View on Hugging Face
Source dataset card and downloadable files for lance-format/openvid-lance.
Lance format version of the OpenVid dataset with 937,957 high-quality videos stored with inline video blobs, embeddings, and rich metadata.
Key Features:
The dataset is stored in lance format with inline video blobs, video embeddings, and rich metadata.
- Videos stored inline as blobs - No external files to manage
- Efficient column access - Load metadata without touching video data
- Prebuilt indices available - IVF_PQ index for similarity search, FTS index on captions
- Fast random access - Read any video instantly by index
- HuggingFace integration - Load directly from the Hub
Load lance dataset using datasets.load_dataset
import datasets
hf_ds = datasets.load_dataset(
"lance-format/openvid-lance",
split="train",
streaming=True,
)
# Take first three rows and print captions
for row in hf_ds.take(3):
print(row["caption"])
You can also load lance datasets from HF hub using native API when you want blob bytes or advanced indexing while still pointing at the same dataset on the Hub:
import lance
lance_ds = lance.dataset("hf://datasets/lance-format/openvid-lance/data/train.lance")
blob_file = lance_ds.take_blobs("video_blob", ids=[0])[0]
video_bytes = blob_file.read()
These tables can also be consumed by LanceDB, the multimodal lakehouse and embedded search library built on top of Lance, for simplified vector search and other queries.
import lancedb
db = lancedb.connect("hf://datasets/lance-format/openvid-lance/data")
tbl = db.open_table("train")
print(f"LanceDB table opened with {len(tbl)} videos")
Why Lance?
- Optimized for AI workloads: Lance keeps multimodal data and vector search-ready storage in the same columnar format designed for accelerator-era retrieval (see lance.org).
- Images + embeddings + metadata travel as one tabular dataset.
- On-disk, scalable ANN index means
- Schema evolution lets you add new features/columns (moderation tags, embeddings, etc.) without rewriting the raw data.
Lance Blob API
Lance stores videos as inline blobs - binary data embedded directly in the dataset. This provides:
- Single source of truth - Videos and metadata together in one dataset
- Lazy loading - Videos only loaded when you explicitly request them
- Efficient storage - Optimized encoding for large binary data
- Transactional consistency - Query and retrieve in one atomic operation
import lance
ds = lance.dataset("hf://datasets/lance-format/openvid-lance")
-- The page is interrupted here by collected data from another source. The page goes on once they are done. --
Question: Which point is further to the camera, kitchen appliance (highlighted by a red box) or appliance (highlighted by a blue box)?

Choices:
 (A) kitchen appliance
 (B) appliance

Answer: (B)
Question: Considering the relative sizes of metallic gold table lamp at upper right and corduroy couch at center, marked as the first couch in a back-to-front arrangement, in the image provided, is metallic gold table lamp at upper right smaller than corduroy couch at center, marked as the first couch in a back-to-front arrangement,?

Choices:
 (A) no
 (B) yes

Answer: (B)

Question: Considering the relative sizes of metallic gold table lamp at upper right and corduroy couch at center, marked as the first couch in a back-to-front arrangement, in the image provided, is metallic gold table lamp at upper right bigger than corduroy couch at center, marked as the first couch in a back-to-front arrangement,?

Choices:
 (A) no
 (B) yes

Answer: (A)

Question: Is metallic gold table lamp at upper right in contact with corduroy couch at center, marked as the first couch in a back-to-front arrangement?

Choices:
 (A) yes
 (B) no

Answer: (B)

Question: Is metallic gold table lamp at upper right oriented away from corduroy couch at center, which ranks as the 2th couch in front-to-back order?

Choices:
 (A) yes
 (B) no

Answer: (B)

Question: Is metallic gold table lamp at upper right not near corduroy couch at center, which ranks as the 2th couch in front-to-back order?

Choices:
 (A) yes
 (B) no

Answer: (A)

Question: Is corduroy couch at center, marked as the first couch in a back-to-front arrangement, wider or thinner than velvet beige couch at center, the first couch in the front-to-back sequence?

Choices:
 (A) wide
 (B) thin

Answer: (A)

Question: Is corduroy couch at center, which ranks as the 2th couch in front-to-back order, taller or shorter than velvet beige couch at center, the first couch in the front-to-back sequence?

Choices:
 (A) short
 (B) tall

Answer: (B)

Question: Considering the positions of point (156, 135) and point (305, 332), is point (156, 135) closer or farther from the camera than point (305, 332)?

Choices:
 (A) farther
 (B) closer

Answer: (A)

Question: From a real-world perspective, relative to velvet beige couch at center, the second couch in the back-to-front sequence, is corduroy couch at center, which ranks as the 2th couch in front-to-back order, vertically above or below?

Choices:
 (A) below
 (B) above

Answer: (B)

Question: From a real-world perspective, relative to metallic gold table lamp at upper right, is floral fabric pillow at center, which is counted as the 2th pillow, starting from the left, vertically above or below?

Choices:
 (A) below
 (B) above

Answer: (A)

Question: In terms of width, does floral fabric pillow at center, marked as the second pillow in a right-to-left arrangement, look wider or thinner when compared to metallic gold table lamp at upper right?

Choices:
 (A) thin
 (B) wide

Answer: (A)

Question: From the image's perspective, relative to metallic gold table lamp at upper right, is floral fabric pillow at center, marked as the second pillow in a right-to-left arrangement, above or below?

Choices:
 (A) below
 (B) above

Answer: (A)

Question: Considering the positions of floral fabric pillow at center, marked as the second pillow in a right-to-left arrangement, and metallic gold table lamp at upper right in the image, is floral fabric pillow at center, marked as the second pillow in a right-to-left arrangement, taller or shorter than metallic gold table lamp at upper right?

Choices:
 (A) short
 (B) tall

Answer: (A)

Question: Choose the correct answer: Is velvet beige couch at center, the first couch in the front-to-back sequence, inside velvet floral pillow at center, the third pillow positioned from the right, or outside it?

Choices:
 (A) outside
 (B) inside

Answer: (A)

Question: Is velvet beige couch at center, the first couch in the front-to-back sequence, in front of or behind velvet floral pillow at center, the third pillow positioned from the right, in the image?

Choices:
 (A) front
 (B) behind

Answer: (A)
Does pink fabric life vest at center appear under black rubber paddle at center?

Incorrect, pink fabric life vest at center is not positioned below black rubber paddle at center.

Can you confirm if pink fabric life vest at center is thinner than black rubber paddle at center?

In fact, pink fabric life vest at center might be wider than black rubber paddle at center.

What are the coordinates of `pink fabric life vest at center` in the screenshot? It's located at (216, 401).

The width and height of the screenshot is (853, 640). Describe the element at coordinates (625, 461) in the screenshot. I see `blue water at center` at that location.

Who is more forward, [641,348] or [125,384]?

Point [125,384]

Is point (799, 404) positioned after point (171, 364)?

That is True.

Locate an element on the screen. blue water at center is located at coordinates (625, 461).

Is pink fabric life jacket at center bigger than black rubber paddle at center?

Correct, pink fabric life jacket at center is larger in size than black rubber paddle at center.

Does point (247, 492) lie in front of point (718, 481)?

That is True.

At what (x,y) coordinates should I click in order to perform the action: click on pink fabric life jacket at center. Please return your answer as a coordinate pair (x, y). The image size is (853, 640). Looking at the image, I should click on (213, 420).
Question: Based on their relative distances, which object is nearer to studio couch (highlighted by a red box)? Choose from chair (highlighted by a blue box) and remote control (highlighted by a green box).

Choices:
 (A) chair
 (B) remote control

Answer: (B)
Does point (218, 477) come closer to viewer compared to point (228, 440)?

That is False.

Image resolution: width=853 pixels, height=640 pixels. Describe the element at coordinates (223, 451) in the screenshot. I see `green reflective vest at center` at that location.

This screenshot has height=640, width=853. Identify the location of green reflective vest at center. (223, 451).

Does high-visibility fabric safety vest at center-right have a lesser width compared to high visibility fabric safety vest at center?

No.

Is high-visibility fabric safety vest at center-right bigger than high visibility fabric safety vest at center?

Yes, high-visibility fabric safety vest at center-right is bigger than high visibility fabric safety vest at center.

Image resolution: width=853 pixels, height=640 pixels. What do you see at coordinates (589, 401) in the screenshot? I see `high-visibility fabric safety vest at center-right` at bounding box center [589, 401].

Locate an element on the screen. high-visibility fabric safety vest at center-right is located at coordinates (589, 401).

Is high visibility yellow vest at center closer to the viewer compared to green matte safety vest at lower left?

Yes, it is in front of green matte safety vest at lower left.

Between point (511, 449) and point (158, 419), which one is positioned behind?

# 1. Browse metadata without loading video data
metadata = ds.scanner(
columns=["caption", "aesthetic_score"], # No video_blob column!
filter="aesthetic_score >= 4.5",
limit=10
).to_table().to_pylist()
# 2. User selects video to watch
selected_index = 3
# 3. Load only that video blob
blob_file = ds.take_blobs("video_blob", ids=[selected_index])[0]
video_bytes = blob_file.read()
# 4. Save to disk
with open("video.mp4", "wb") as f:
f.write(video_bytes)
Quick Start
import lance
ds = lance.dataset("hf://datasets/lance-format/openvid-lance/data/train.lance")
print(f"Total videos: {ds.count_rows():,}")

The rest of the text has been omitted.